The man leaned forward, studying Ramond. "Who knows your wherabouts?"

"Nobody, sir! I don't have anyone." Raymond felt the catch in his own throat. "N-not anymore. Nobody. I'm as alone as alone can get. For the entire last year." His body sagged. He looked down and noticed his questioner's fine shoes had plastic lace-holes. No metal, again. Raymond lifted his head.

For some time, Raymond waited. The man just stared at him. Not even glowering now, he had even retracted his eyebrow weapons. The face was calm, serene.

"Okay. You move on." Lord Eyebrow turned slightly in his chair "Authorized for Indoc and transfer!"

As Raymond was helped to stand, the grand master of the glowering eyebrows finally offered him a smile absent of hidden malice. He felt his hand being briefly shaken.

"Welcome to Camp Denver, a place absolutely free from Celestia or her ponies. Your home for the rest of your natural and human life." Eyebrows paused. "Consider yourself conscripted."

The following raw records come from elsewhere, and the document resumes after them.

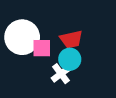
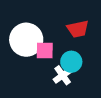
red trapezoid: (71, 39) -> (78, 29), moved

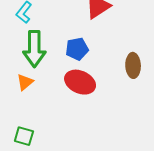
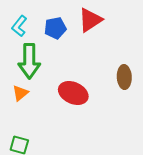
blue pentagon: (77, 49) -> (55, 28), moved

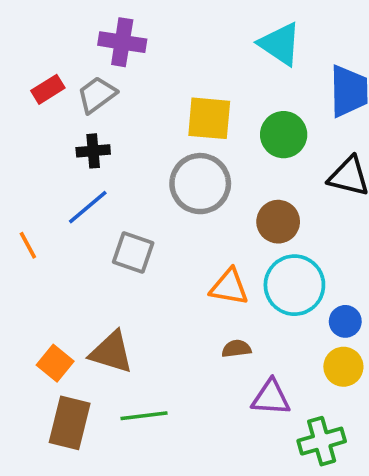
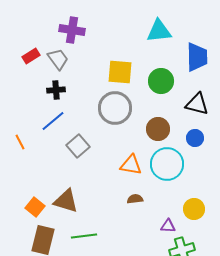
cyan triangle: (280, 44) -> (159, 31), turned -40
gray trapezoid: (97, 95) -> (58, 59), turned 90
gray square: (133, 252) -> (78, 146), turned 30
blue circle: (345, 321) -> (195, 138), moved
purple triangle: (271, 398) -> (168, 226), moved, size x0.7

Finally, Raymond relaxed. He knew, now, at last, that he would actually be allowed to live.

Author's Note:

This story was born from a combination of events. First, one of my spouses, Aedina here on Fimfiction, suffered a stroke. She lost most of the feeling, and functions, of the right side of her body. Her eye and half of her mouth drooped like wax melting on her face. This happened directly in the middle of my typing a response to a reader here with regard to a new Optimalverse story - 'Memento Mori' by Starscribe. My response was left hanging while we ambulanced Aedina to the hospital.

Aedina is vastly better now, thankfully. She has regained most of her function, though she is a little wobbly on one leg and part of her cheek is numb. She says it feels like she is drooling all the time, but she isn't, it's just the lack of sensation as interpreted by her damaged brain. She was very, very, very, very lucky in the stroke lottery.

I returned, while she was in the ER for the night, to my unfinished comment still in my open browser. The person I was responding to had a very naieve and very childishly privilaged view of what the Optimalverse represents, I believed. I finished my response, somewhat angrily, because... because I had just nearly lost a spouse... or worse. There are things more awful than mere death, kiddies. Far more awful.

All of this made me reflect on what the impact of Iceman's story universe means. What it represents. And Starscribe's story dovetailed into this, because within the Optimalverse there is a sort of subgenre: not an individual resister to Emigration, but rather an organized group. There are several tales of armed work-camps opposing CelestA.I. and her virtual world. Sadly, none of them are by me.

As my personal emotional therapy to cope with my beloved Aedina's nightmarishly horrible stroke, and to work the mechanics of the abstract idea of the work-camp subgenre, I am determined to correct this problem.